Records for the task:
---

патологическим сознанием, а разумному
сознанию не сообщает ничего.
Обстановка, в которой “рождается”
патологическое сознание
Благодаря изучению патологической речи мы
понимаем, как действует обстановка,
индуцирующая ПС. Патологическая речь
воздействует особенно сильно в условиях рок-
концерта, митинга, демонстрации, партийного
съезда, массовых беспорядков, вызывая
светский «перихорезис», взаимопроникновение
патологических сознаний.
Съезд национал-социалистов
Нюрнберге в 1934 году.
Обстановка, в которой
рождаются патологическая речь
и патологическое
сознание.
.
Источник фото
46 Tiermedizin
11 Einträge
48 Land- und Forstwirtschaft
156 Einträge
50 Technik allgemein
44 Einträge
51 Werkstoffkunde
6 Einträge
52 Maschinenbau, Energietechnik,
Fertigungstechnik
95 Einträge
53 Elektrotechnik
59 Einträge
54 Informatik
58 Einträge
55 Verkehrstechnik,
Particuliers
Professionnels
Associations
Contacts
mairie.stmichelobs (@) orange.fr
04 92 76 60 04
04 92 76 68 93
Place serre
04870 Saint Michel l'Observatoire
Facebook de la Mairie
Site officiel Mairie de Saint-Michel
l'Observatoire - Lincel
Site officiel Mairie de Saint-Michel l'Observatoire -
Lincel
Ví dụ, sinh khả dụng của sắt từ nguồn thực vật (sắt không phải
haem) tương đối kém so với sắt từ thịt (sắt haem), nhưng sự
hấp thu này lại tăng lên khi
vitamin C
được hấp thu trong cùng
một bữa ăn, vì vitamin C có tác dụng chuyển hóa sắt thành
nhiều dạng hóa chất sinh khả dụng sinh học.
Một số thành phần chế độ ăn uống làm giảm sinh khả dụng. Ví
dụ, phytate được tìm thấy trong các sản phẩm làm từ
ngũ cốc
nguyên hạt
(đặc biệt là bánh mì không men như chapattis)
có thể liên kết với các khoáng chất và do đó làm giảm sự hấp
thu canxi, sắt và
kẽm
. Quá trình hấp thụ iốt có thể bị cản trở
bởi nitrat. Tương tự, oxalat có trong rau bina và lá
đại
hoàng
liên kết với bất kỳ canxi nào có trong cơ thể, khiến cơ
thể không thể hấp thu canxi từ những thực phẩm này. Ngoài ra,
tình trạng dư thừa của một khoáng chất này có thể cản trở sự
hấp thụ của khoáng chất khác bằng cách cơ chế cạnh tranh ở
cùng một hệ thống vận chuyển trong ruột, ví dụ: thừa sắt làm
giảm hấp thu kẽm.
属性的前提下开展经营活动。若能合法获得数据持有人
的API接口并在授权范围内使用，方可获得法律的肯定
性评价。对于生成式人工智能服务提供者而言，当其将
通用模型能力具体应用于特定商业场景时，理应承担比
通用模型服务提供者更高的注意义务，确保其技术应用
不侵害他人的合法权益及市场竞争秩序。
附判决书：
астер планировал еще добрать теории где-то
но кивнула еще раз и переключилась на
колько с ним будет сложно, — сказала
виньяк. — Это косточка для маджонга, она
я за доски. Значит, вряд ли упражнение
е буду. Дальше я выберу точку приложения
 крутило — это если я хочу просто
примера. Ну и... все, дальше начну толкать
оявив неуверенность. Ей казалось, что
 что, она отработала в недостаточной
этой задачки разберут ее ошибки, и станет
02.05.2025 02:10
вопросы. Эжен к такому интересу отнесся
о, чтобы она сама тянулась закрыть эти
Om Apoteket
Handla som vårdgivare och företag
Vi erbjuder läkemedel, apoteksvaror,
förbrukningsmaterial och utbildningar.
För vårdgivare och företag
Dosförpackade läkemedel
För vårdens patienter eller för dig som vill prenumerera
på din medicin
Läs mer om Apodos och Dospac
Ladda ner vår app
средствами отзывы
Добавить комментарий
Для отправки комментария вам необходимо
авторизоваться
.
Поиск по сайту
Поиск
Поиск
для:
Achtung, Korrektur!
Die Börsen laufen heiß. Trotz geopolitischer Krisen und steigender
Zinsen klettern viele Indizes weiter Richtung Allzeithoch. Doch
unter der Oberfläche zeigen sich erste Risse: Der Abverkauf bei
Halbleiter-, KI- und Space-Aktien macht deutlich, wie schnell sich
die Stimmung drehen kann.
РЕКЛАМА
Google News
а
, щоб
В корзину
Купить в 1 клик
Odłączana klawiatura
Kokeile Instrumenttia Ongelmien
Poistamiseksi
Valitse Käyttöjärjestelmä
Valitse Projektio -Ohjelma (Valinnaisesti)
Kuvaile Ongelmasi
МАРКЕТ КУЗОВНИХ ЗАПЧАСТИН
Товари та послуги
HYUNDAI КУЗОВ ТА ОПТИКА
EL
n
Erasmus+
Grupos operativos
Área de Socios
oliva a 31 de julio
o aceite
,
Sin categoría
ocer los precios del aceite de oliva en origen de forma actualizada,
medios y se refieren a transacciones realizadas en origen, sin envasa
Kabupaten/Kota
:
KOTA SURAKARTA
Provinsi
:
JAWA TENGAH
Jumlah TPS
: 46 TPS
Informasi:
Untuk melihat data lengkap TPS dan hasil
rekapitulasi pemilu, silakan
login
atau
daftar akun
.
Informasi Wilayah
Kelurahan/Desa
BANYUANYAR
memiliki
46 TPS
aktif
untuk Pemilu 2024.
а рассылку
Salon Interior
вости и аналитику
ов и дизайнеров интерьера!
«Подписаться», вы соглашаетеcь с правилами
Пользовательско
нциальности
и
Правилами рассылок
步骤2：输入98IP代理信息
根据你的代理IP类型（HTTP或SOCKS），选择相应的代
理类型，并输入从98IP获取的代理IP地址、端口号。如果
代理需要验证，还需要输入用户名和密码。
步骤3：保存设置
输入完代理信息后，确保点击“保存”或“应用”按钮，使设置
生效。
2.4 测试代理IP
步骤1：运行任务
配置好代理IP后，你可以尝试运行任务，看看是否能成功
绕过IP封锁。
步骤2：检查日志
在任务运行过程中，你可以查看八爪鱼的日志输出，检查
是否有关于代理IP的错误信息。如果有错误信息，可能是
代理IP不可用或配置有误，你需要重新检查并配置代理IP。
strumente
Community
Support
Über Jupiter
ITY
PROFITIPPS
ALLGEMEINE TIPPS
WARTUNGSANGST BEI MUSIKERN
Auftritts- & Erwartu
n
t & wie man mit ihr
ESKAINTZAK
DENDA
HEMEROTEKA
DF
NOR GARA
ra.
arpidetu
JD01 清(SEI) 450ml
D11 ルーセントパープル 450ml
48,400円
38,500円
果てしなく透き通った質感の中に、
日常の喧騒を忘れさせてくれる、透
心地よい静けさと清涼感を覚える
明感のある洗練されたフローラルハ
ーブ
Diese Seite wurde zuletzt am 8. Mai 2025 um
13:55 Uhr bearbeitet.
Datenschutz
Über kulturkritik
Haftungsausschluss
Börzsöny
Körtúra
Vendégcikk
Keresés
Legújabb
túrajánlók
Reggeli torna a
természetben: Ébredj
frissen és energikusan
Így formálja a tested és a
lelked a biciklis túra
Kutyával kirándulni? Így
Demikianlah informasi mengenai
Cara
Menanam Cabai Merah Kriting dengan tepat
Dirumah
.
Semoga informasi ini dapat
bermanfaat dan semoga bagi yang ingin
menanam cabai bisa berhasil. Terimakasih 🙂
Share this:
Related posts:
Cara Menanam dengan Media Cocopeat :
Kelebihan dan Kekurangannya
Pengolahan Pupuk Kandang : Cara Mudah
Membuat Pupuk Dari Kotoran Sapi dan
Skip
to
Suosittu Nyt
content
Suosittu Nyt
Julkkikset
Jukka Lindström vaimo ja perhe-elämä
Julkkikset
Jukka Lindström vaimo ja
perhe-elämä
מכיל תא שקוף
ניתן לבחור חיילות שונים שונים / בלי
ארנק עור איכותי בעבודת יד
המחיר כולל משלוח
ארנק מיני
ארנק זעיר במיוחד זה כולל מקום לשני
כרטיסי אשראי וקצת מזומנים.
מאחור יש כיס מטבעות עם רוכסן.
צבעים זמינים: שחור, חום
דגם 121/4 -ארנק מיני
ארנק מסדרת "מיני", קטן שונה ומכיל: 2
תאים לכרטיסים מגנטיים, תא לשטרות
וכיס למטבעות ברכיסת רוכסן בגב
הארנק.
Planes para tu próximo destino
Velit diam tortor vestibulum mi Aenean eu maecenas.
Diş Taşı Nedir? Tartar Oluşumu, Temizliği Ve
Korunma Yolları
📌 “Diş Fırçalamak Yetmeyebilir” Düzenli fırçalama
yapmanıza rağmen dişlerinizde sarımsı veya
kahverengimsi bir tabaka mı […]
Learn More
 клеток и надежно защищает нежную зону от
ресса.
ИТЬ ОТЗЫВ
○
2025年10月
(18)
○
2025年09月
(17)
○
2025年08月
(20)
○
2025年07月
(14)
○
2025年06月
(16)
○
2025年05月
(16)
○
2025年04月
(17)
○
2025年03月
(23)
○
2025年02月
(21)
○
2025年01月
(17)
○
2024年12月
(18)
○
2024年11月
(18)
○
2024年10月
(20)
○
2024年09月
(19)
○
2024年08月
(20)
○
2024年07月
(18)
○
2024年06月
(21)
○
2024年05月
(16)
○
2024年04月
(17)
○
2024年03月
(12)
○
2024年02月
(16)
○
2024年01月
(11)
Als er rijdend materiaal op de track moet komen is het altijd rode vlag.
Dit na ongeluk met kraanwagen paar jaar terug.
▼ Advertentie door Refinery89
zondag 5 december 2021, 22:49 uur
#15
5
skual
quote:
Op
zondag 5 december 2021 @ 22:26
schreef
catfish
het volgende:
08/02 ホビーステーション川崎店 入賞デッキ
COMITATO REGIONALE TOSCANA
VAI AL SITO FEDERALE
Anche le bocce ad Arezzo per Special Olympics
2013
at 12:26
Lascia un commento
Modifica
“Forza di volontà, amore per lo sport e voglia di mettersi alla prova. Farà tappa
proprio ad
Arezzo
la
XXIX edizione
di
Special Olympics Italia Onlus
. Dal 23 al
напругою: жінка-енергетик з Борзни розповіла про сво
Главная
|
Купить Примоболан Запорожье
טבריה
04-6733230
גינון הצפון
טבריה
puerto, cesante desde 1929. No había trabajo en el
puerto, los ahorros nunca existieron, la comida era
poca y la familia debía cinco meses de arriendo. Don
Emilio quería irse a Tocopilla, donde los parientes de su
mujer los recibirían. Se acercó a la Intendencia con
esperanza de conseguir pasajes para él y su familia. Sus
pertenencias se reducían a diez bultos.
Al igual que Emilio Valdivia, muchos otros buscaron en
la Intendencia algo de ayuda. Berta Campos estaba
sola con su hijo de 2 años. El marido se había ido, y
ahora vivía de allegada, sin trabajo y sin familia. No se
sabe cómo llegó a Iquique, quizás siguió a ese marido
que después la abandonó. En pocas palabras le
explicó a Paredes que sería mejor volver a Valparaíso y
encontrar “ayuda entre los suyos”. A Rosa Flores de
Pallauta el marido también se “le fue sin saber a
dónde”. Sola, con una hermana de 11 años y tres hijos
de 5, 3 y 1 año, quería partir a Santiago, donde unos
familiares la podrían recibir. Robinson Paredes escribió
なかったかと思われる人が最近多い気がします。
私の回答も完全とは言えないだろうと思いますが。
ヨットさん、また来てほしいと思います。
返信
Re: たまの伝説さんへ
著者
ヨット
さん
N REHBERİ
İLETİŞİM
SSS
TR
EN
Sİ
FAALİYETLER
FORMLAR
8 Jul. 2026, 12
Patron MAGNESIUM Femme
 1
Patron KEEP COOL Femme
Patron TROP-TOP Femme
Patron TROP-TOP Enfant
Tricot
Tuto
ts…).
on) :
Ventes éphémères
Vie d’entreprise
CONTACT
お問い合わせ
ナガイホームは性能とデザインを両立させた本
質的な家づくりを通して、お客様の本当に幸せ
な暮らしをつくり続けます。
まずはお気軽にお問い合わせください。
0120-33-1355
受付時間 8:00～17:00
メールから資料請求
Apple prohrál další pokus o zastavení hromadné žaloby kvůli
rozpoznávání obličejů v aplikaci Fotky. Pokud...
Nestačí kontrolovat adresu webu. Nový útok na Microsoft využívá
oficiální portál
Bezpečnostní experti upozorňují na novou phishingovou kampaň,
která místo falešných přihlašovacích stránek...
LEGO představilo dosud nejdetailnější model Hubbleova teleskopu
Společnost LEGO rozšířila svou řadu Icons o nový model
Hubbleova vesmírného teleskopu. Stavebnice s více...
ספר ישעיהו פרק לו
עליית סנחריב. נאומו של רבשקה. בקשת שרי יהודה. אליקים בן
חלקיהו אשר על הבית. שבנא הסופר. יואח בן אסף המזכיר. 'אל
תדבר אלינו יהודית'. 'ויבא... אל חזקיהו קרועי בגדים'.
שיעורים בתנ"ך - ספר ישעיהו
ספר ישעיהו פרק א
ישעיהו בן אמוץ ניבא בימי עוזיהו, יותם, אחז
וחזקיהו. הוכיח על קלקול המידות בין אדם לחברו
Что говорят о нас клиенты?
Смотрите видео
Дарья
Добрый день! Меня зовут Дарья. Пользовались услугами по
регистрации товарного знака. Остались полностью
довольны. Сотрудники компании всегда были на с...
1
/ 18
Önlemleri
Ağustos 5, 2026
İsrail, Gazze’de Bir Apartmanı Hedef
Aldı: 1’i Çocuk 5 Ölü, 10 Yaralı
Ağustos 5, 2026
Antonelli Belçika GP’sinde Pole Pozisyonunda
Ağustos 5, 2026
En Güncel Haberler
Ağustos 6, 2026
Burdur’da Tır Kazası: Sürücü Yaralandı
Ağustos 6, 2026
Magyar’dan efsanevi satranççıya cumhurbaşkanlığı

---

Try it: Using the entries above, give back exactly the line containing "но кивнула еще раз и переключилась на", the line containing "Sin categoría", and every line between them, and nothing else.

Answer space:
но кивнула еще раз и переключилась на
колько с ним будет сложно, — сказала
виньяк. — Это косточка для маджонга, она
я за доски. Значит, вряд ли упражнение
е буду. Дальше я выберу точку приложения
 крутило — это если я хочу просто
примера. Ну и... все, дальше начну толкать
оявив неуверенность. Ей казалось, что
 что, она отработала в недостаточной
этой задачки разберут ее ошибки, и станет
02.05.2025 02:10
вопросы. Эжен к такому интересу отнесся
о, чтобы она сама тянулась закрыть эти
Om Apoteket
Handla som vårdgivare och företag
Vi erbjuder läkemedel, apoteksvaror,
förbrukningsmaterial och utbildningar.
För vårdgivare och företag
Dosförpackade läkemedel
För vårdens patienter eller för dig som vill prenumerera
på din medicin
Läs mer om Apodos och Dospac
Ladda ner vår app
средствами отзывы
Добавить комментарий
Для отправки комментария вам необходимо
авторизоваться
.
Поиск по сайту
Поиск
Поиск
для:
Achtung, Korrektur!
Die Börsen laufen heiß. Trotz geopolitischer Krisen und steigender
Zinsen klettern viele Indizes weiter Richtung Allzeithoch. Doch
unter der Oberfläche zeigen sich erste Risse: Der Abverkauf bei
Halbleiter-, KI- und Space-Aktien macht deutlich, wie schnell sich
die Stimmung drehen kann.
РЕКЛАМА
Google News
а
, щоб
В корзину
Купить в 1 клик
Odłączana klawiatura
Kokeile Instrumenttia Ongelmien
Poistamiseksi
Valitse Käyttöjärjestelmä
Valitse Projektio -Ohjelma (Valinnaisesti)
Kuvaile Ongelmasi
МАРКЕТ КУЗОВНИХ ЗАПЧАСТИН
Товари та послуги
HYUNDAI КУЗОВ ТА ОПТИКА
EL
n
Erasmus+
Grupos operativos
Área de Socios
oliva a 31 de julio
o aceite
,
Sin categoría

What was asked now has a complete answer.